What form will these decisions take? The most obvious immediate question concerns the squad. Girona’s playing staff was assembled with the expectation of sustained La Liga competitiveness and European participation. Several players arrived on contracts reflecting that ambition. Some will have to leave. Others, perhaps unexpectedly, may need to stay. The club’s financial position will determine the speed and scope of the overhaul. If Girona’s owners are willing to absorb significant losses to maintain competitive infrastructure, the rebuild can be managed. If not, the club faces a genuinely painful contraction.
The coaching situation also demands clarity. Michel Sánchez has been at the helm through the rise and the fall. Whether he remains for the Segunda campaign is a decision that will define the entire project. A fresh start demands fresh thinking in some quarters, but wholesale replacement of the technical staff could prove equally counterproductive. The balance between continuity and change will be delicate.
Beyond the immediate squad and coaching questions lies a deeper institutional challenge. Girona’s infrastructure—the academy, the scouting network, the medical and performance departments—must be evaluated with cold eyes. Success in Segunda requires a different skill set than survival in La Liga. Identifying players capable of dominating the second tier while retaining the quality to return to La Liga is not a task for the faint of heart. It requires scouts who understand both levels intimately, and the patience to resist the temptation to panic-buy established names who will command unsustainable wages.

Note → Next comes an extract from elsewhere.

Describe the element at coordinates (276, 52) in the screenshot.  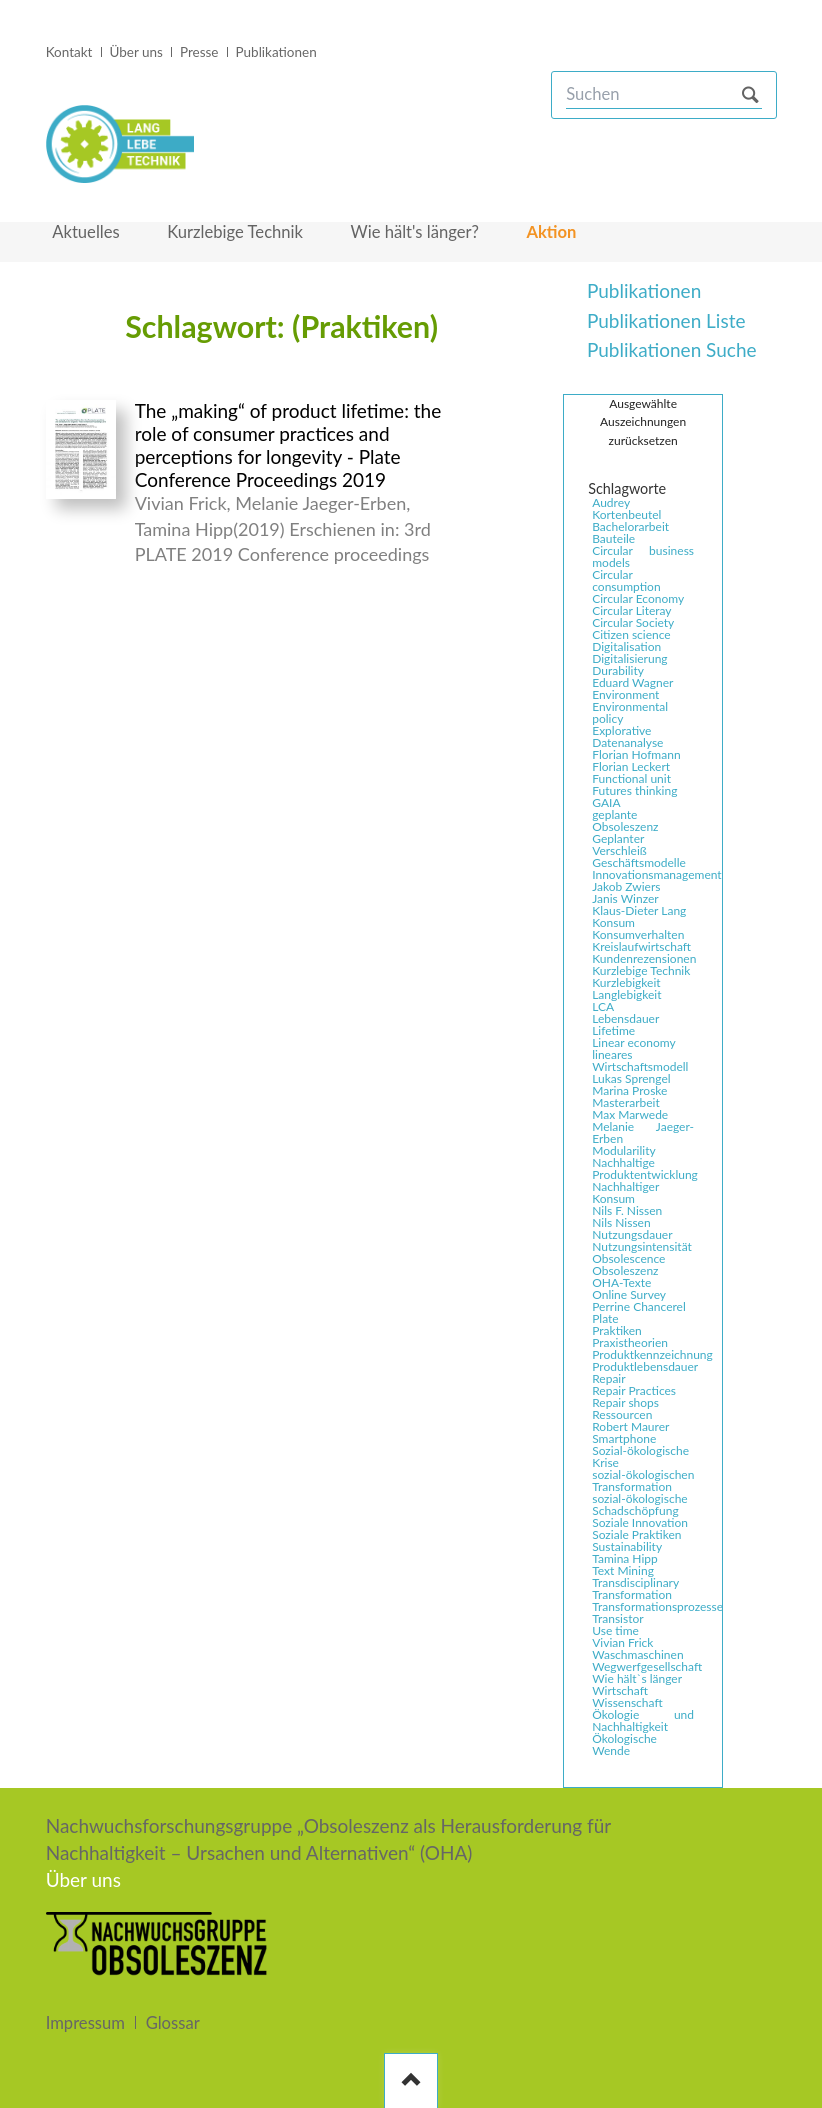 I see `Publikationen` at that location.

Geli’s framing of the challenge as starting “practically from zero” also suggests a willingness to think beyond the immediate sporting sphere. Commercial relationships, sponsorship deals, and stadium operations may all require renegotiation. A relegated club cannot sustain the cost structure of a La Liga institution. Every department will face pressure to justify its existence and its budget.

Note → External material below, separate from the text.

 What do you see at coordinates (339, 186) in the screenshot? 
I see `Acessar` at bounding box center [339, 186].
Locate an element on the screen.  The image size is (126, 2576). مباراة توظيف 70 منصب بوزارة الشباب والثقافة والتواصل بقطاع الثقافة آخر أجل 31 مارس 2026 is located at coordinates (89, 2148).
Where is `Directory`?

The psychological dimension cannot be overlooked. Relegation carries stigma in Spanish football. Players who imagined themselves competing in Europe will now face the prospect of Segunda football. Some will leave by choice, seeking clubs in higher divisions. Others will need to be moved out to reduce the wage bill. The club’s ability to manage this transition without losing all credibility with the fanbase will be critical to rebuilding morale and identity.
Yet there is also opportunity embedded in this crisis. Girona’s academy has produced talent in recent years. A season in Segunda could provide accelerated development for young players who might otherwise languish in reserve teams. The club could use this period to build a leaner, hungrier squad with genuine promotion ambitions. It has happened before—Almería, Cádiz, and others have used Segunda as a springboard rather than a tomb.
The question now is whether Geli and his board have the strategic vision and the emotional resilience to execute a genuine reset rather than a cosmetic refresh. Their rhetoric suggests they understand the stakes. “We will have to try to get it right,” Geli said, acknowledging that even with the best intentions, the path forward carries no guarantees. That honesty is a start. But honesty alone will not return Girona to La Liga. Only hard decisions, rigorous planning, and ruthless execution will do that.
The countdown to Girona’s Segunda campaign has begun. Everything that follows—every transfer, every contract negotiation, every coaching appointment—will be measured against the standard Geli has set: a genuine reset, not a retreat. Anything less will merely delay the reckoning.